Eli5 why do drones have four blades and helicopters only have one?

424 views

Eli5 why do drones have four blades and helicopters only have one?

In: 2

10 Answers

Anonymous 0 Comments

Small rotors can change speed rapidly.

A drone can be controlled by changing each rotor speed independently. This is very simple to do, the rotor is just a fan in front of the motor, the computer changes the motor power, and you control the craft with a decent response speed. This would work with any powerplant, except slow response powerplant such as turbines. Electric, or piston engine would do the job.
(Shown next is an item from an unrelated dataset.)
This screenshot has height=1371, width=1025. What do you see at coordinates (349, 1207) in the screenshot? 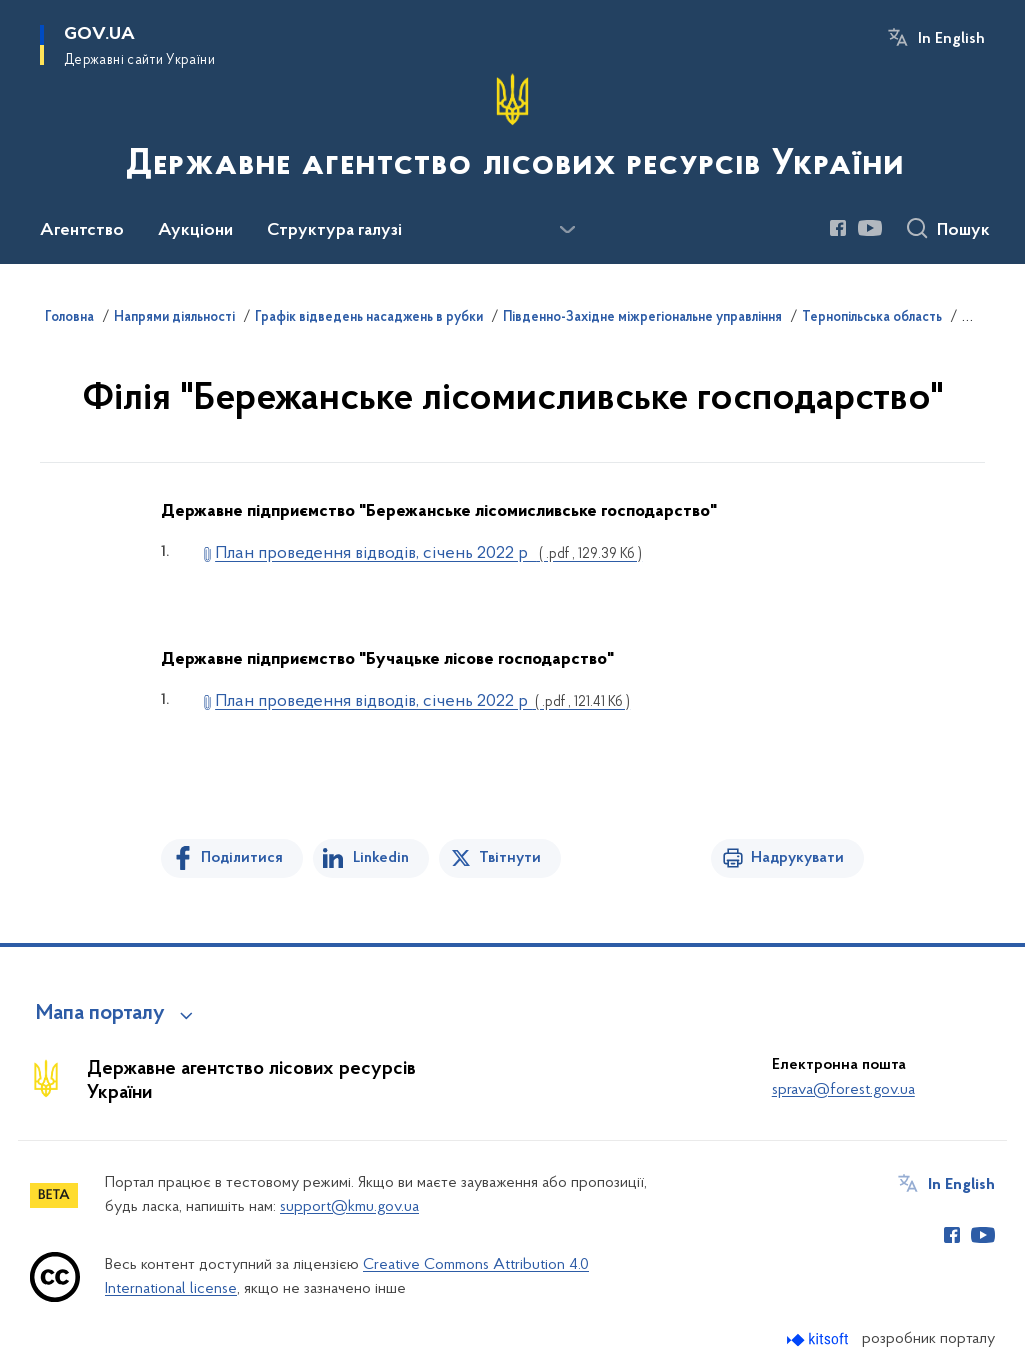 I see `support@kmu.gov.ua` at bounding box center [349, 1207].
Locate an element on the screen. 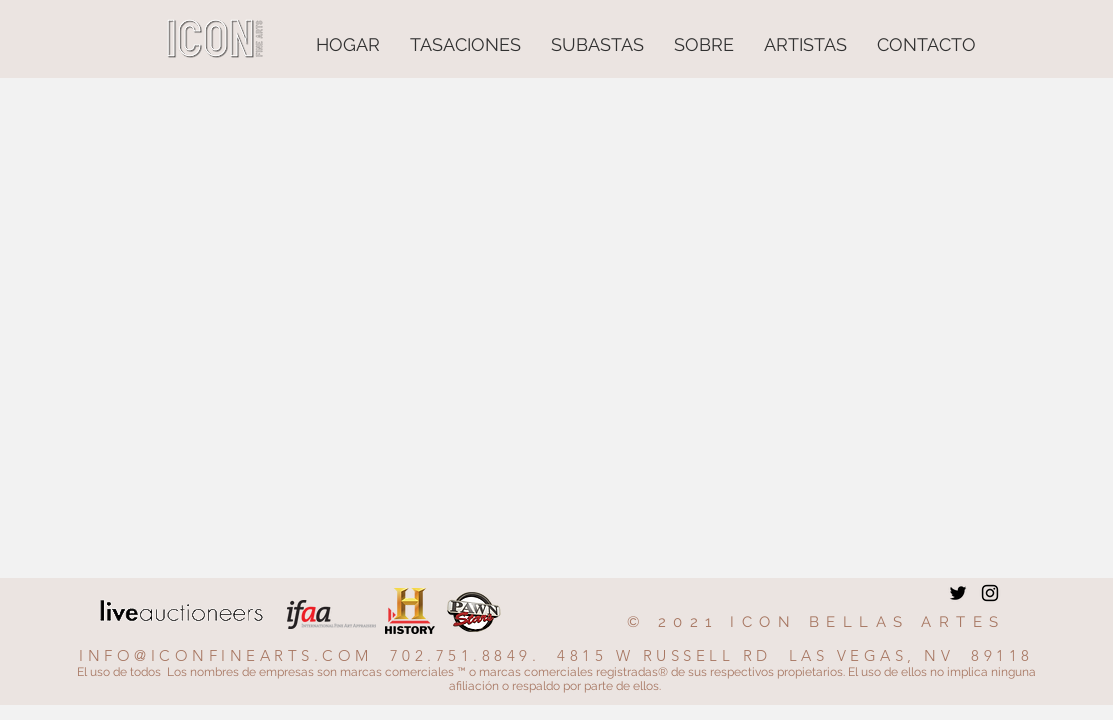 The image size is (1113, 720). [Twitter] is located at coordinates (958, 593).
Big rotors have massive inertia, don’t change speed easily. So, when you scale it up, drone or not, quad rotor or single rotor, you can’t control the craft by rotor speed changes. What is done then is to use a mechanical system to allow some actuators to change each blade angle. The rotor rotates always the same speed, the blades angles determine the thrust and direction of thrust. In this condition, any powerplant is good for the job, including rockets or pulse jets at blade tip, turbine engines connected to the rotor by a gearbox, piston and electric engines. What you must have is a way to change the blade pitch to achieve fast response to the flight controls. Rotor speed may or may not vary, but won’t let you control the craft quick enough. So in case you have variable rotor speed, that’s just there for efficiency purposes, not control.
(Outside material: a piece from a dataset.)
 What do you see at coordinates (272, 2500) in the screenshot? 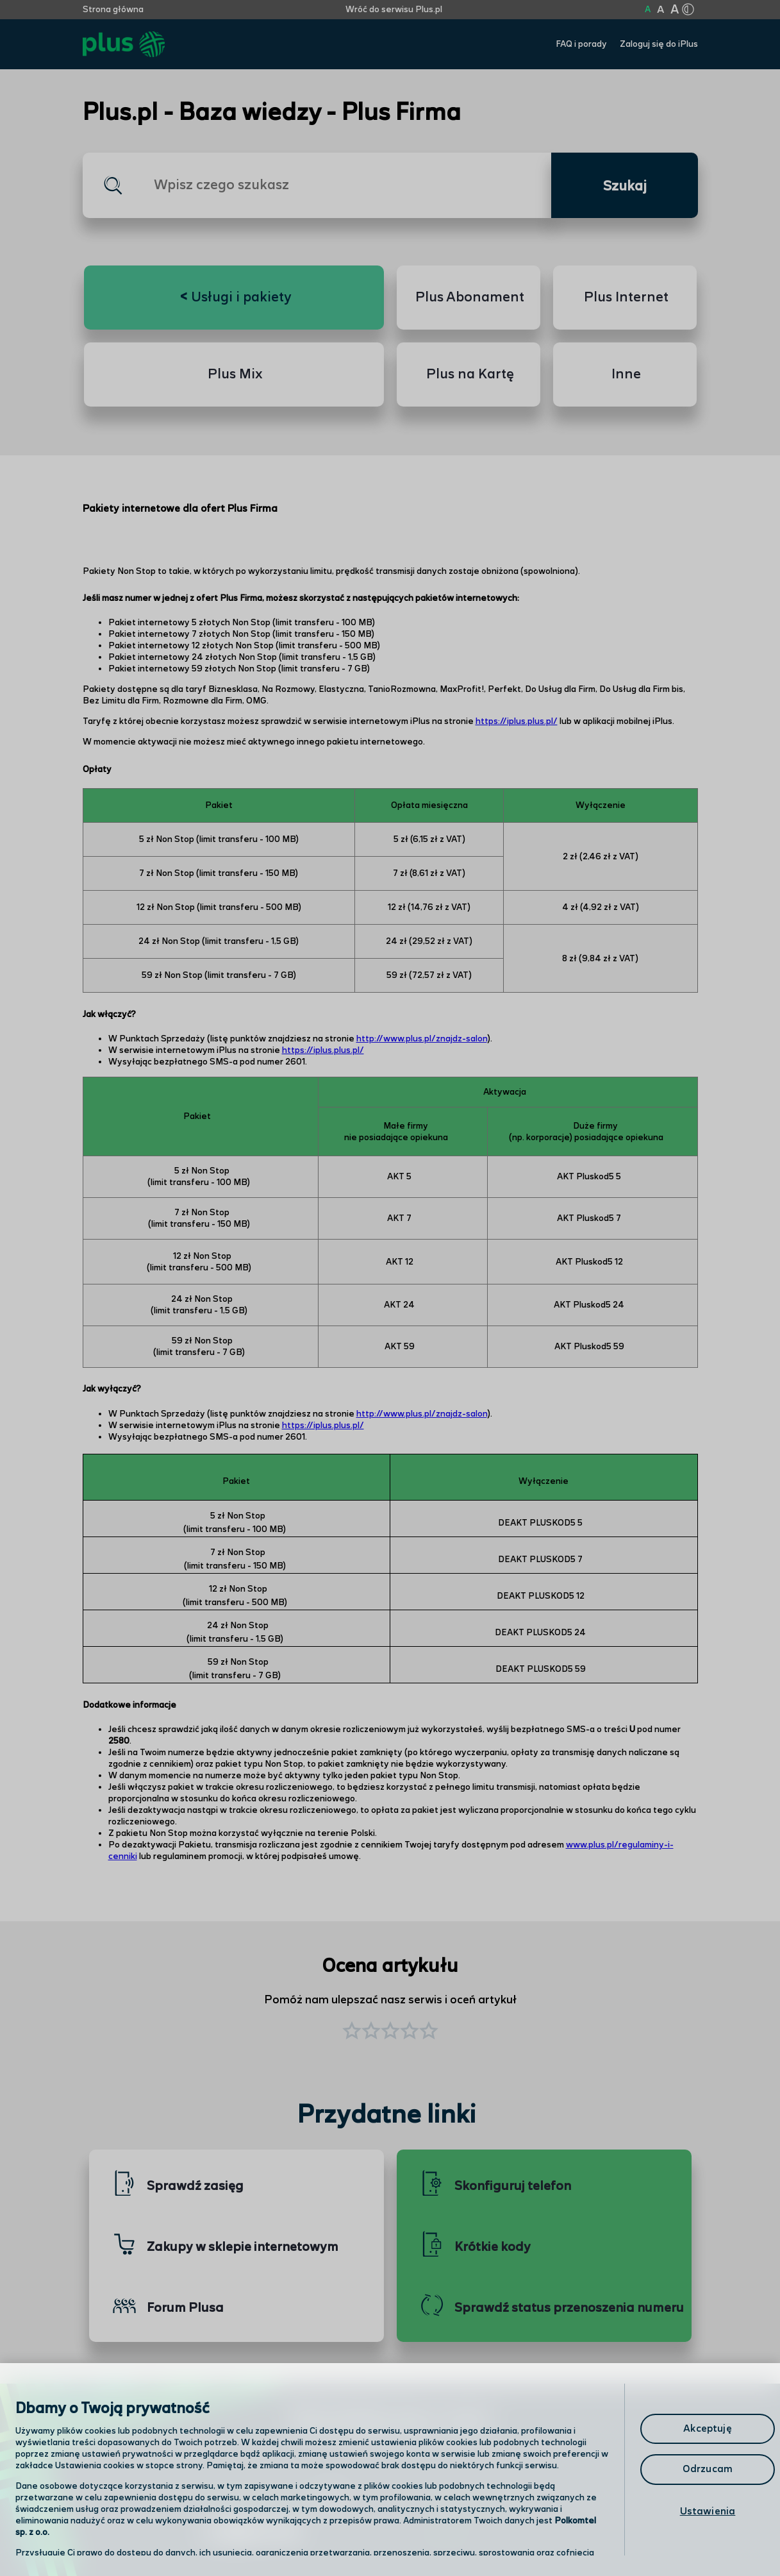 I see `Odwiedź nas w salonie [Odwiedź nas w salonie. Kliknij aby przejść do mapy punktów]` at bounding box center [272, 2500].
Consequently, on big rotorcraft, it can be easier and cheaper to use one single big rotor with individual blade pitch control, compared to many small rotors with individual blade pitch control. As the more rotors you add the more things get expensive and complicated, more parts means also more points of failure.

This is the great scheme of things. Small: multi rotor and control by rotor speed. Big: as few as possible rotors with pitch controls.

In the middle, there you can find bizzarre things that are a mish-mash of the two. The middle is crafts around 100-500kg. In this area none of the classic configurations is beneficial, so you can find drones with tilting rotors, pitch change, or single rotors controlled in speed (the latter flies like a drunk monkey, the bigger the drunker).

It’s square cube law, same law that makes impossible to fly a parrot scaled down to 1 cm long or fly a bee scaled up to one meter big. Mass increase by 8 times every time you double the dimensions, so things that move decenti well in small scale may become incredibly clumsy incredibly quickly when scaled up.